Data items:
--------------------------------------------------

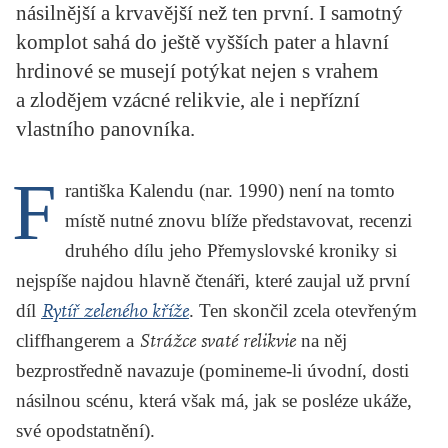
násilnější a krvavější než ten první. I samotný
KRITIKA PŘEKLADU
komplot sahá do ještě vyšších pater a hlavní
UKÁZKA
hrdinové se musejí potýkat nejen s vrahem
a zlodějem vzácné relikvie, ale i nepřízní
SLOUPEK
vlastního panovníka.
ILIGLOSA
F
rantiška Kalendu (nar. 1990) není na tomto
místě nutné znovu blíže představovat, recenzi
druhého dílu jeho Přemyslovské kroniky si
nejspíše najdou hlavně čtenáři, které zaujal už první
díl
Rytíř zeleného kříže
. Ten skončil zcela otevřeným
cliffhangerem a
Strážce svaté relikvie
na něj
bezprostředně navazuje (pomineme-li úvodní, dosti
násilnou scénu, která však má, jak se posléze ukáže,
své opodstatnění).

--------------------------------------------------

▶ Problem
Find and count the lines of the data that include the string "první", and report that figure by itself.

▶ Answer
2